NBC News reports many local organizers are canceling their events due to concerns over turnout and the national turmoil.
New Orleans was not alone in that decision; a group in Eureka, California, scrapped its march over concerns that it would be "overwhelmingly white," and organizers in Chicago replaced their January march with an event in October before the midterms and a day of action planned for March.
Some longtime critics of the event, like writer Shikha Dalmia, say the lack of enthusiasm is a clear sign the Women's March has moved past its usefulness. Dalmia writes in the Week:
In the wake of Trump's victory, a collective "yuck" gave the Women's March a spectacular turnout for its first event in 2017, when about one million women showed up just in Washington, D.C., making it the largest single-day protest in history. However, as I noted at the time, this was clearly unsustainable. If you cut through the hype, it was evident even then that the march was a "feel good exercise in search of a cause" that would run into problems for the simple reason that the fear and loathing of Trump isn't a sufficiently strong glue to keep the movement together.
As Refinery29 reports, the march has lost many of its original sponsors over the last few years. However, those that remain, like Planned Parenthood, maintain the event continues to effect positive change.
"Over the last two years, we’ve seen unprecedented attacks on our health and rights from the Trump-Pence administration. The Women’s March has become a symbol of our collective resistance to these damaging and discriminatory policies and Planned Parenthood is proud to once again, join our progressive partners for the #WomensWave mobilization to protect and advance the progress we've made as a movement dedicated to equity and justice for all people,” Erica Sackin, senior communications director for Planned Parenthood Federation of America, said in a statement to Refinery29.
Carmen Perez, one of the March organizers, told Elle the mission has been and always will be one of inclusion and empowerment.

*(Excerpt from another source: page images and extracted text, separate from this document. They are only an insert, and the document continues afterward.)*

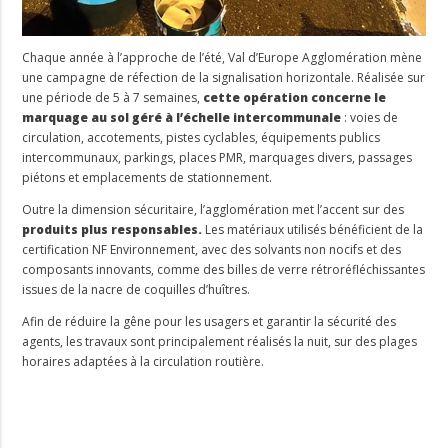
Chaque année à l’approche de l’été, Val d’Europe Agglomération mène
une campagne de réfection de la signalisation horizontale. Réalisée sur
une période de 5 à 7 semaines,
cette opération concerne le
marquage au sol géré à l’échelle intercommunale
: voies de
circulation, accotements, pistes cyclables, équipements publics
intercommunaux, parkings, places PMR, marquages divers, passages
piétons et emplacements de stationnement.
Outre la dimension sécuritaire, l’agglomération met l’accent sur des
produits plus responsables.
Les matériaux utilisés bénéficient de la
certification NF Environnement, avec des solvants non nocifs et des
composants innovants, comme des billes de verre rétroréfléchissantes
issues de la nacre de coquilles d’huîtres.
Afin de réduire la gêne pour les usagers et garantir la sécurité des
agents, les travaux sont principalement réalisés la nuit, sur des plages
horaires adaptées à la circulation routière.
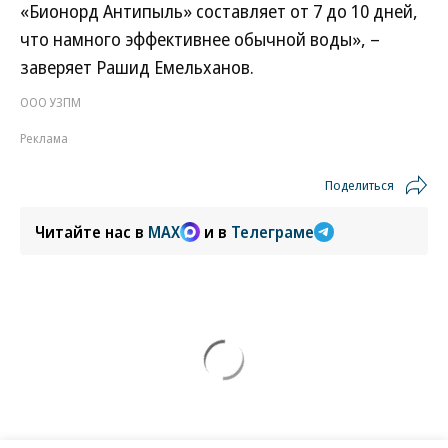
«Бионорд Антипыль» составляет от 7 до 10 дней,
что намного эффективнее обычной воды», –
заверяет Рашид Емельханов.
ООО УЗПМ
Реклама
Поделиться
Читайте нас в
MAX
и в
Телеграме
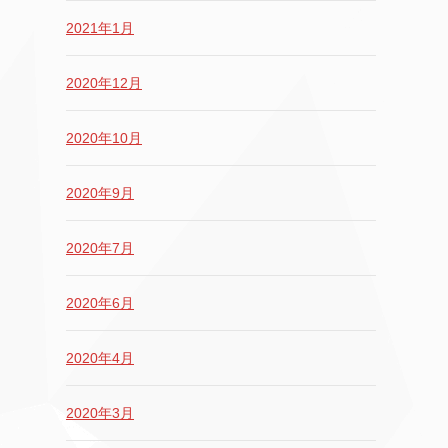
2021年1月
2020年12月
2020年10月
2020年9月
2020年7月
2020年6月
2020年4月
2020年3月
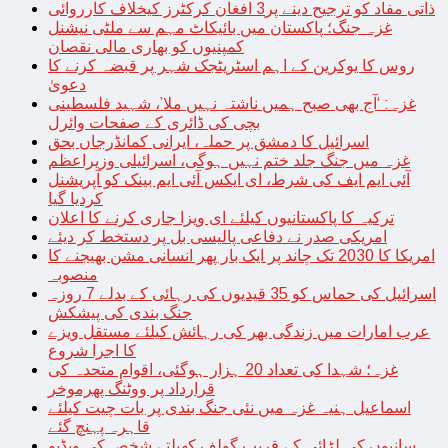
ذاتی مفاد کو ترجیح دینے پر3 افغان کرکٹرز کیخلاف کارروائی
غزہ جنگ؛ پاکستان میں بائیکاٹ مہم سے ملٹی نیشنل
کمپنیوں کو بھاری مالی نقصان
روس کا یوکرین کے اہم اسٹریٹجک شہر پر قبضہ کرنے کا
دعویٰ
غزہ: ‘آج بھی صبح ہمیں ناشتہ نہیں ملا’، شہید فلسطینی
بچی کی ڈائری کے صفحات وائرل
اسرائیل کا دمشق پر حملہ، ایرانی کمانڈرجاں بحق
غزہ میں جنگ جلد ختم نہیں ہوگی، اسرائیلی وزیراعظم
آئی ایم ایف کی شرط، ای ایکس آئی ایم بینک کو آپریشنل
کردیا گیا
ترکیہ کا پاکستانیوں کیلئے ای ویزا جاری کرنے کا اعلان
امریکی صدر نے دفاعی پالیسی بل پر دستخط کر دیئے
امریکا کا 2030 تک چاند پر ایک بار پھر انسانی مشن بھیجنے کا
منصوبہ
اسرائیل کی حماس کو 35 قیدیوں کی رہائی کے بدلے 7 روزہ
جنگ بندی کی پیشکش
عرب امارات میں زندگی بھر کی رہائش کیلئے مستقل ویزے
کا اجرا شروع
غزہ؛ شہدا کی تعداد 20 ہزار ہوگئی، اقوام متحدہ کی
قرارداد پر ووٹنگ پھرموخر
اسماعیل ہنیہ غزہ میں نئی جنگ بندی پر بات چیت کیلئے
قاہرہ پہنچ گئے
سانپوں کی لڑائی کے قریب گولف کھیلتے شخص کی ویڈیو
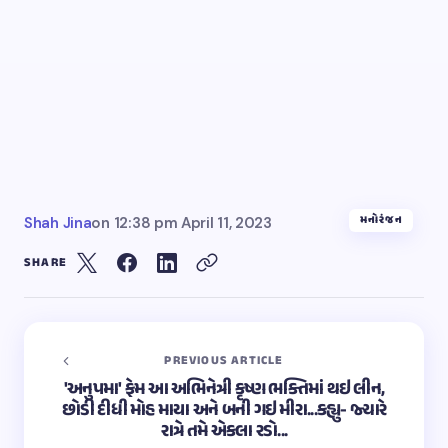
મનોરંજન
Shah Jina
on
12:38 pm April 11, 2023
SHARE
PREVIOUS ARTICLE
'અનુપમા' ફેમ આ અભિનેત્રી કૃષ્ણ ભક્તિમાં થઇ લીન,
છોડી દીધી મોહ માયા અને બની ગઇ મીરા...કહ્યુ- જ્યારે
રાત્રે તમે એકલા રડો...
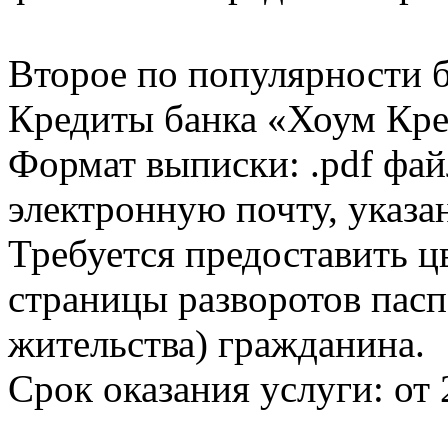
Второе по популярности 
Кредиты банка «Хоум Кред
Формат выписки: .pdf фай
электронную почту, указа
Требуется предоставить 
страницы разворотов пасп
жительства) гражданина.
Срок оказания услуги: от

Our work is a continuation of the Unity Principles that have guided us since 2017. The agenda does not come from the three of us; it was created by 50 organizations and individuals with deep policy expertise who we brought together over a four-week period. The Women’s Wave is about transforming our principles into policies: protecting the rights of immigrant women, ensuring pay equity, standing for LGBTQIA rights, disability rights, and ending state violence. And so those are just some of the issues that we have selected, and we've taken 50 organizations through this process, and this agenda will be released on January 19th at the Women's March.